好きで好きで好きでとにかく好きで、それでもその想いはけして叶わなくて。
忘れようと思っても、ちっとも忘れることなんてできなくて。
かといって離れることもできないんです。

・・・一体、俺にどうしろと仰るんですか、神様。


【それは少し、勝手すぎやしませんか? 1】


「聞いてるかーゼシカちゃんー」

「だーかーらー、さっきからちゃんと聞いてるでしょ!」

だんっ、とテーブルを叩いたはずみで、グラスになみなみと注がれた酒が少しこぼれた。
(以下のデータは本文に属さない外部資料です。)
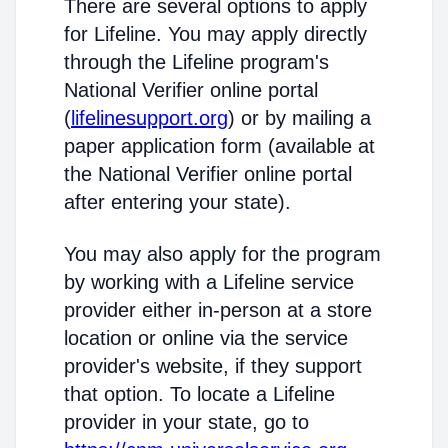
There are several options to apply
for Lifeline. You may apply directly
through the Lifeline program's
National Verifier online portal
(
lifelinesupport.org
) or by mailing a
paper application form (available at
the National Verifier online portal
after entering your state).
You may also apply for the program
by working with a Lifeline service
provider either in-person at a store
location or online via the service
provider's website, if they support
that option. To locate a Lifeline
provider in your state, go to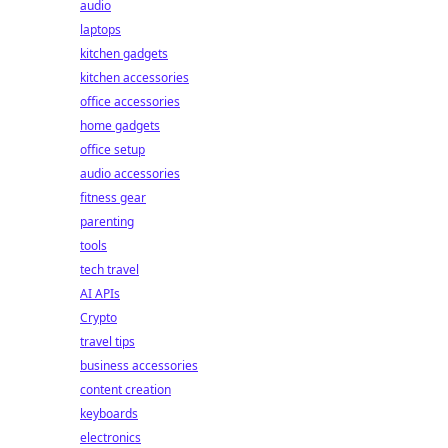
audio
laptops
kitchen gadgets
kitchen accessories
office accessories
home gadgets
office setup
audio accessories
fitness gear
parenting
tools
tech travel
AI APIs
Crypto
travel tips
business accessories
content creation
keyboards
electronics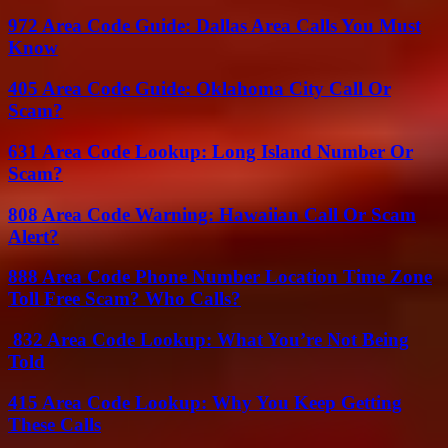
972 Area Code Guide: Dallas Area Calls You Must
Know
405 Area Code Guide: Oklahoma City Call Or
Scam?
631 Area Code Lookup: Long Island Number Or
Scam?
808 Area Code Warning: Hawaiian Call Or Scam
Alert?
888 Area Code Phone Number Location Time Zone
Toll Free Scam? Who Calls?
832 Area Code Lookup: What You’re Not Being
Told
415 Area Code Lookup: Why You Keep Getting
These Calls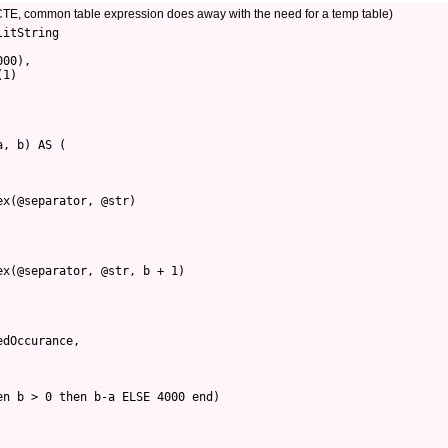
g CTE, common table expression does away with the need for a temp table)
itString 

00), 

1)

, b) AS (

x(@separator, @str)

x(@separator, @str, b + 1)

dOccurance,

n b > 0 then b-a ELSE 4000 end) 
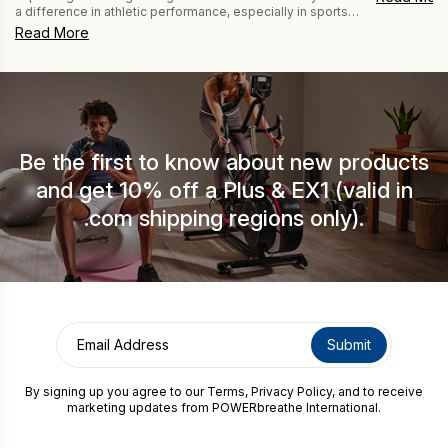
with her PO
a difference in athletic performance, especially in sports
How may we help you?
Brittle Asth
like those seen at the Olympics. And using drug-free
Read More
difficult to
POWERbreathe Inspiratory Muscle Training (IMT) and
[…]
Expiratory Muscle Training (EMT) devices helps athletes
get the most from their respiratory muscles. This is
because breathing muscle training also reduces breathing
fatigue, […]
Be the first to know about new products
CAPTCHA
and get 10% off a Plus & EX1 (valid in
.com shipping regions only).
By signing up you agree to our
Terms
,
Privacy Policy
, and to receive
marketing updates from POWERbreathe International.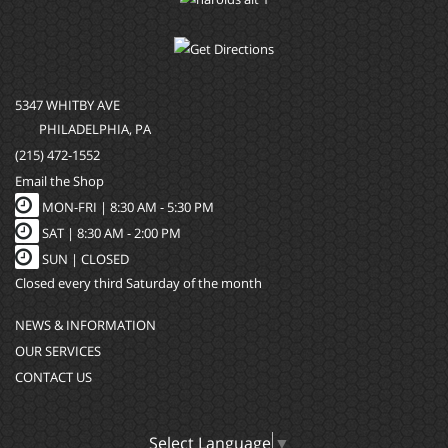
5347 WHITBY AVE
PHILADELPHIA, PA
(215) 472-1552
Email the Shop
MON-FRI |
8:30 AM - 5:30 PM
SAT |
8:30 AM - 2:00 PM
SUN |
CLOSED
Closed every third Saturday of the month
NEWS & INFORMATION
OUR SERVICES
CONTACT US
Select Language
▼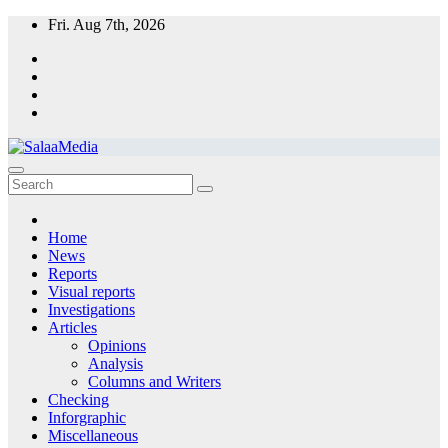
Skip
Fri. Aug 7th, 2026
to
content
SalaaMedia News
A non-profit organization providing independent information to serve
Sudanese communities
Home
News
Reports
Visual reports
Investigations
Articles
Opinions
Analysis
Columns and Writers
Checking
Inforgraphic
Miscellaneous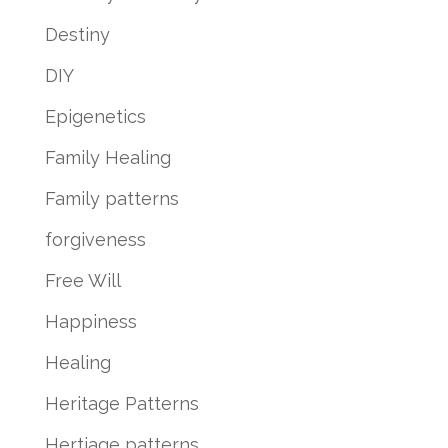
Destiny
DIY
Epigenetics
Family Healing
Family patterns
forgiveness
Free Will
Happiness
Healing
Heritage Patterns
Hertiage patterns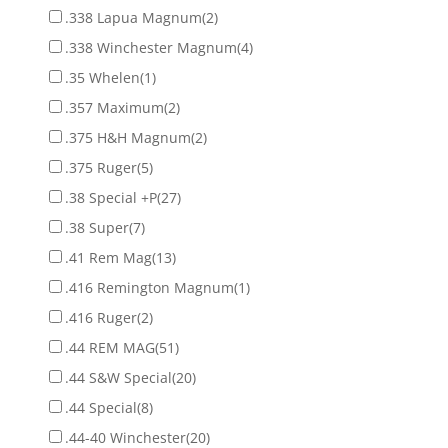
.338 Lapua Magnum
(2)
.338 Winchester Magnum
(4)
.35 Whelen
(1)
.357 Maximum
(2)
.375 H&H Magnum
(2)
.375 Ruger
(5)
.38 Special +P
(27)
.38 Super
(7)
.41 Rem Mag
(13)
.416 Remington Magnum
(1)
.416 Ruger
(2)
.44 REM MAG
(51)
.44 S&W Special
(20)
.44 Special
(8)
.44-40 Winchester
(20)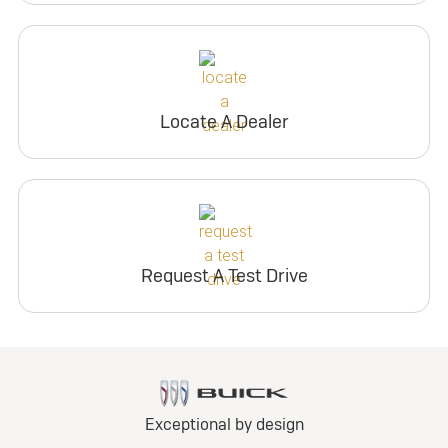
Locate A Dealer
Request A Test Drive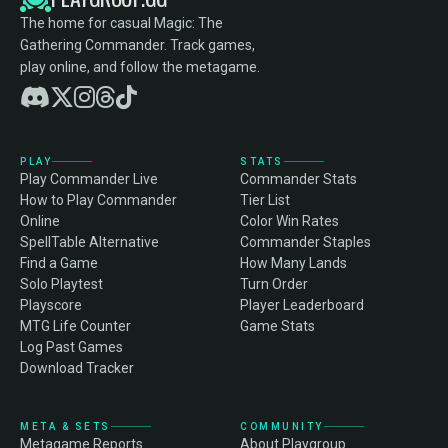
The home for casual Magic: The
Gathering Commander. Track games,
play online, and follow the metagame.
PLAY
STATS
Play Commander Live
Commander Stats
How to Play Commander
Tier List
Online
Color Win Rates
SpellTable Alternative
Commander Staples
Find a Game
How Many Lands
Solo Playtest
Turn Order
Playscore
Player Leaderboard
MTG Life Counter
Game Stats
Log Past Games
Download Tracker
META & SETS
COMMUNITY
Metagame Reports
About Playgroup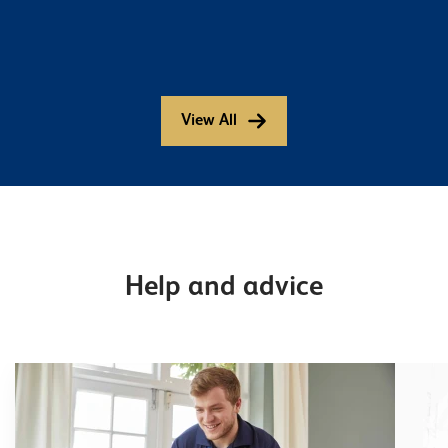
View All
Help and advice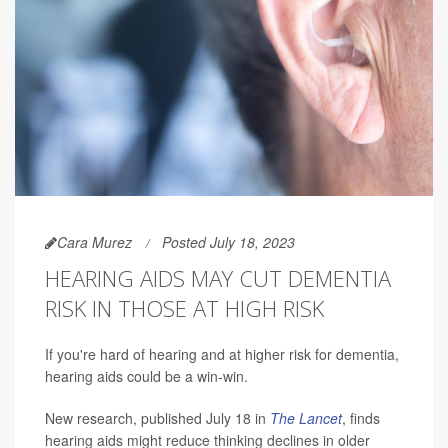
Cara Murez
Posted July 18, 2023
HEARING AIDS MAY CUT DEMENTIA
RISK IN THOSE AT HIGH RISK
If you're hard of hearing and at higher risk for dementia,
hearing aids could be a win-win.
New research, published July 18 in
The Lancet
, finds
hearing aids might reduce thinking declines in older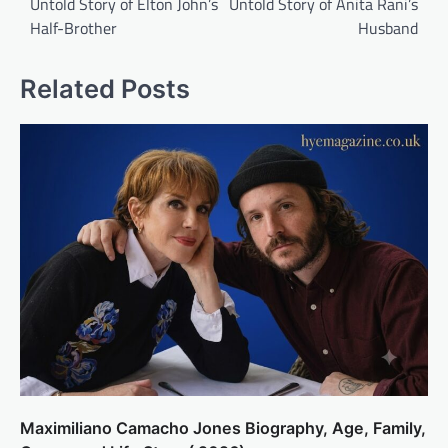
Untold Story of Elton John’s
Untold Story of Anita Rani’s
Half-Brother
Husband
Related Posts
Maximiliano Camacho Jones Biography, Age, Family,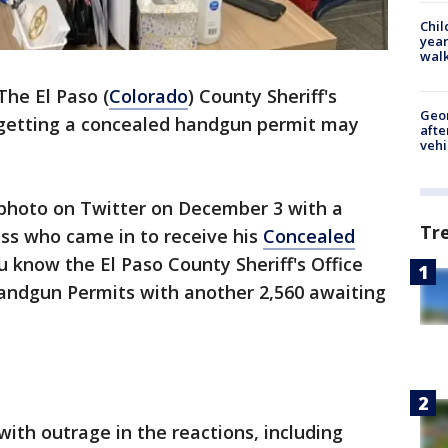
Chil
year
walk
The El Paso (
Colorado
) County Sheriff's
Geo
" getting a concealed handgun permit may
afte
vehi
e photo on Twitter on December 3 with a
Tr
ss who came in to receive his
Concealed
 know the El Paso County Sheriff's Office
andgun Permits with another 2,560 awaiting
 with outrage in the reactions, including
あらいけない、と拭くものを探す間にも酔っ払いの愚痴は止まらなくて。

「あーもうほんとに好きなんだけどさ、どうしたらいいか、」

グラスを片手に飲んでは愚痴、飲んでは愚痴を繰り返している男は、いつもは後ろでひとつにくくっている銀髪を今日はおろしている。
俯いたり首を振ったりするたびにさらりとした銀髪がさらりと揺れて。
酔った頬はほんのり赤くて、どこか色気さえ漂わせている。
世の女性はこんな外見に騙されるのかしら、とゼシカはちらりとその男を睨んで、溜め息半分に返事を返した。

「それはもう5回は聞いたわ。――あ、すみません、台拭きくださーい!」

傍を通りかかった店の人から台拭きを受け取り、テーブルの酒を拭き取る。
同時になぜこんな酔っ払いに付き合っているのか、と自分自身に疑問をもってしまう。

――こんなはずじゃなかったのに。

それもこれも全部この酔っ払いがいけないんだわ、と心の中でひとりごちてグラスの酒を口に含んだ。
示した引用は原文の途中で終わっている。